▸ **WORK REQUEST**
Each entry below is to be transcribed exactly; pictures are not copied.

▸ **INPUT MATERIAL**
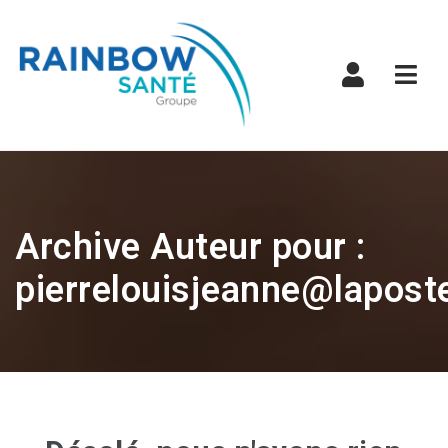
Navi
Archive Auteur pour :
pierrelouisjeanne@lapost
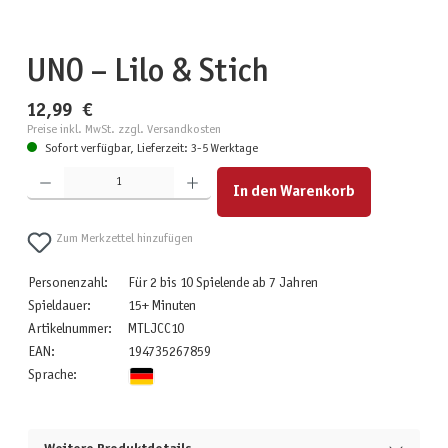
UNO – Lilo & Stich
12,99 €
Preise inkl. MwSt. zzgl. Versandkosten
Sofort verfügbar, Lieferzeit: 3-5 Werktage
Produkt Anzahl: Gib den gewünschten Wert ein oder benutze die Schaltflächen um die Anzahl zu erhöhen
In den Warenkorb
Zum Merkzettel hinzufügen
Personenzahl:
Für 2 bis 10 Spielende ab 7 Jahren
Spieldauer:
15+ Minuten
Artikelnummer:
MTLJCC10
EAN:
194735267859
Sprache:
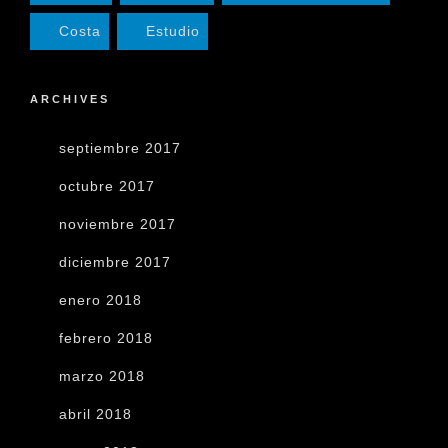
Costa
Estudio
ARCHIVES
septiembre 2017
octubre 2017
noviembre 2017
diciembre 2017
enero 2018
febrero 2018
marzo 2018
abril 2018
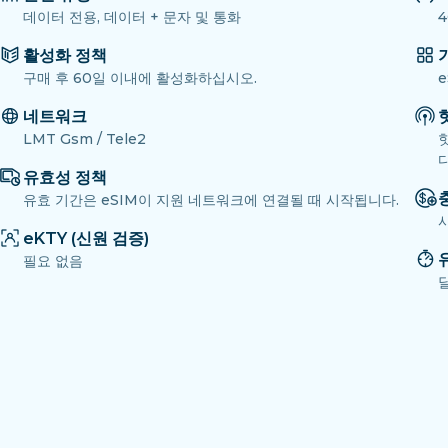
데이터 전용, 데이터 + 문자 및 통화
4
활성화 정책
구매 후 60일 이내에 활성화하십시오.
네트워크
LMT Gsm / Tele2
다
유효성 정책
유효 기간은 eSIM이 지원 네트워크에 연결될 때 시작됩니다.
eKTY (신원 검증)
필요 없음
달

▸ **OUTPUT FOR THIS TASK**
Navi
Archive Auteur pour :
pierrelouisjeanne@lapost
UNO – Lilo & Stich
12,99 €
Preise inkl. MwSt. zzgl. Versandkosten
Sofort verfügbar, Lieferzeit: 3-5 Werktage
Produkt Anzahl: Gib den gewünschten Wert ein oder benutze die Schaltflächen um die Anzahl zu erhöhen
In den Warenkorb
Zum Merkzettel hinzufügen
Personenzahl:
Für 2 bis 10 Spielende ab 7 Jahren
Spieldauer:
15+ Minuten
Artikelnummer:
MTLJCC10
EAN:
194735267859
Sprache:
Costa
Estudio
ARCHIVES
septiembre 2017
octubre 2017
noviembre 2017
diciembre 2017
enero 2018
febrero 2018
marzo 2018
abril 2018
데이터 전용, 데이터 + 문자 및 통화
4
활성화 정책
구매 후 60일 이내에 활성화하십시오.
네트워크
LMT Gsm / Tele2
다
유효성 정책
유효 기간은 eSIM이 지원 네트워크에 연결될 때 시작됩니다.
eKTY (신원 검증)
필요 없음
달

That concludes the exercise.